The facility attracts interest on the outstanding capital at the Applicable
Federal Base Rate. The company received 1,500,000 warrants convertible into
common stock at an exercise price of $3.00 on the commencement of the facility
agreement.

NOTE 10 - INCOME TAXES

Deferred income taxes are recognized for the extended future tax consequences
attributable to the increased value of Marketable Securities.

NOTE 11 SUBSEQUENT EVENTS

On October 1, 2004 Innovate Oncology, Inc merged with Hampton Berkshire
Insurance and Financial Inc a quote company, and received 15,900,000 shares of
common stock a holding of 91,6% of the combined entity. Hampton Berkshire
changed its name to Innovate Oncology Inc.

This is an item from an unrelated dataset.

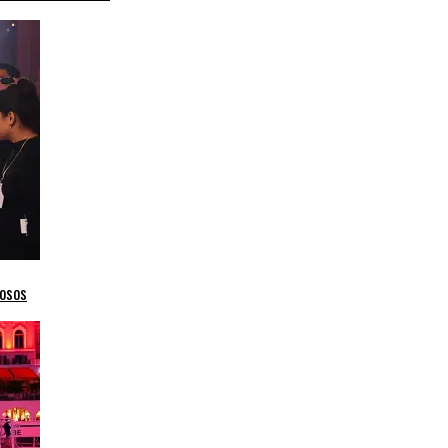
mosos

                                       14



Item 2: Management's Discussion & Analysis or Plan of Operations

FORWARD LOOKING STATEMENTS: NO ASSURANCES INTENDED

This disclosure contains forward-looking statements. The forward-looking
statements include all statements that are not statement of historical fact. The
forward-looking statements are often identifiable by the use of words such as
"may," "expect," "believe," "anticipate," "intend," "could," "estimate," "seek,"
"contemplate," "hope," "suggest," "envision," or "continue," or comparable
language, or the negative or other variation of those or comparable terms. Our
actual results could differ materially from the anticipated results described
with forward-looking statements. These forward-looking statement are based
largely on our expectation and are subject to a number of risks and
uncertainties, including but not limited to: those risks associated with out
ability to identify and raise additional capital to complete our product
development programs; our allocation of resources as necessary to continue
operations; our ability to generate cash flow from revenue or other sources; our
ability to use our capital stock for acquisitions, paying expenses or other
disbursements, attracting personnel or contracts and other business uses. Many
of these factors are beyond our management's control. These uncertainties could
cause our actual results to differ materially from the expectations reflected in
these forward-looking statements. In light of these risks and uncertainties, we
cannot be certain that the forward- looking information contained herein will,
in fact, occur. Interested persons should consider carefully the previously
stated factors as well as the more detailed information contained elsewhere
herein.

Plan of Operations.

BUSINESS OVERVIEW

Bioaccelerate Holdings, Inc. (the "Company") is a pharmaceutical development
organization ("PDO") seeking to acquire, develop and commercialize novel
pharmaceutical products in an efficient, cost-effective way. The Company uses
its broad network of academic, industry and capital market relationships to
expedite drug development and raise capital to create and fund its subsidiary
companies, which are organized by vertical portfolios in five therapeutic areas:
cancer, lifestyle disorders, central nervous system disorders (CNS),
cardiovascular disease and anti- infectives. The markets for drugs in these five
areas have a combined global value of more than $200 billion a year, according
to Reuters Business Insight.

The Company has not generated revenues and is considered a development stage
company as defined in Statement of Financial Accounting Standards No. 7.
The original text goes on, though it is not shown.